Não quero lhe falar, meu grande amor, das coisas que
aprendi nos discos. Por entre fotos e nomes, os olhos cheios de cores, o peito
cheio de amores vãos é preciso estar atento e forte, não temos tempo de temer
a morte.
Quero lhe contar como eu vivi e tudo que aconteceu
comigo. Atenção, precisa ter olhos pra este sol, para esta escuridão. Tinha cá
pra mim que agora sim eu vivia enfim um grande amor: mentira. Por isso,
cuidado, meu bem, há perigo na esquina. Atenção para as janelas no alto, atenção
ao pisar o asfalto, o mangue, atenção para o sangue sobre o chão.
O sol nas bancas de revista me enche de alegria e
preguiça. Quem lê tanta notícia? Minha dor é perceber que apesar de termos
feito tudo o que fizemos... ainda somos os mesmos. Gente jovem reunida na
parede da memória: divino maravilhoso.
Enquanto todo mundo espera a cura do mal e a loucura
finge que isso é normal, eu finjo ter paciência. Se você vier até onde a gente
chegar, numa praça, na beira do mar, o Rio de Janeiro continua lindo, sem fome,
sem telefone, no coração do Brasil. O sol é tão bonito, eu vou, nada no bolso ou
nas mãos, eu quero seguir vivendo...
Como beber dessa bebida amarga? Quero lançar um grito
desumano, que é uma maneira de ser escutado. Por que não? Você me pergunta pela
minha paixão, digo que estou encantado como uma nova invenção. Eu vou ficar
nesta cidade: cheiro de nova estação.
Já faz tempo, eu vi você na rua: num pedaço de
qualquer lugar. E nesse dia branco não apareceu mais ninguém. Ah, coração
leviano, não sabe o que fez do meu: este pobre navegante enfrentou a tempestade,
foi um rio que passou em minha vida e meu coração se deixou levar.
Se um dia meu coração for consultado, eu quero seguir
vivendo, amor. Amanhã vai ser outro dia, eu pergunto a você onde vai se
esconder da enorme euforia. Esse silêncio todo me atordoa, atordoado eu
permaneço atento. Se você vier, pro que der e vier: na arquibancada, pra qualquer
momento, ver emergir o monstro da lagoa.
Em caras de presidentes, e buzinando a moça e
comandando a massa: meu caminho pelo mundo eu mesmo faço. Todo o povo
brasileiro, aquele abraço. Pra você que me esqueceu, aquele abraço: apesar de
você amanhã há de ser outro dia.
Não sou eu quem me navega, quem me navega é o mar.

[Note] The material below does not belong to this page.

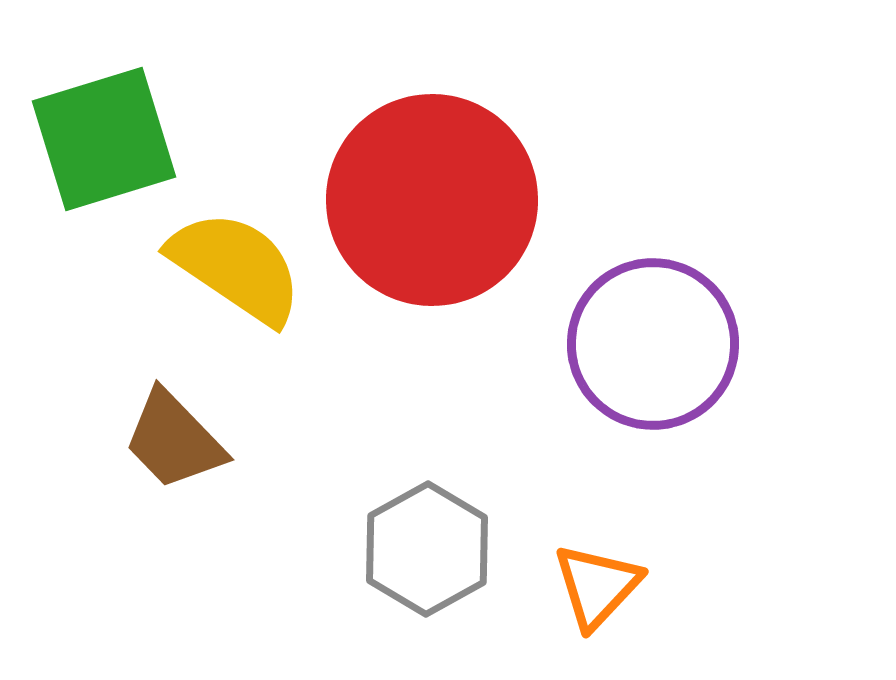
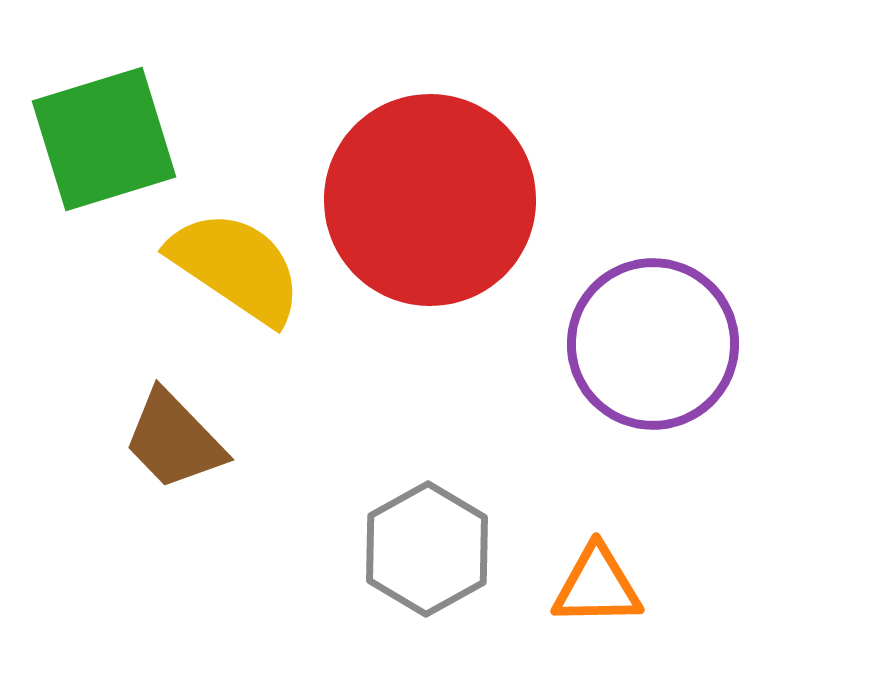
red circle: moved 2 px left
orange triangle: rotated 46 degrees clockwise
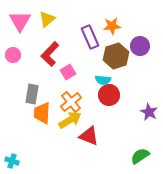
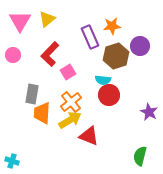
green semicircle: rotated 42 degrees counterclockwise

Mesmo calado o peito, resta a cuca dos bêbados do centro da cidade. Quando o
grito do prazer açoitar o ar, réveillon, até gerar o som como querer Caetanear:
o que há de bom. Estamos crescidos, estamos atentos, estamos mais vivos,
estamos na luta pra sobreviver.
Um novo tempo. Quiçá, um dia, a fúria desse front.
Talvez o mundo não seja pequeno, nem seja a vida um fato consumado: sempre um
caminho que se deixa herança. O samba não vai morrer, veja, o dia ainda não
raiou. Alô, moça da favela, todo mundo da Portela: quero sua risada mais gostosa,
se você vier, eu lhe prometo o sol.
Nossos ídolos ainda são os mesmos, o novo sempre vem. Eu vou. Por que não? Atenção para o samba exaltação, pro palavrão, para a palavra de ordem: anistia é o caralho.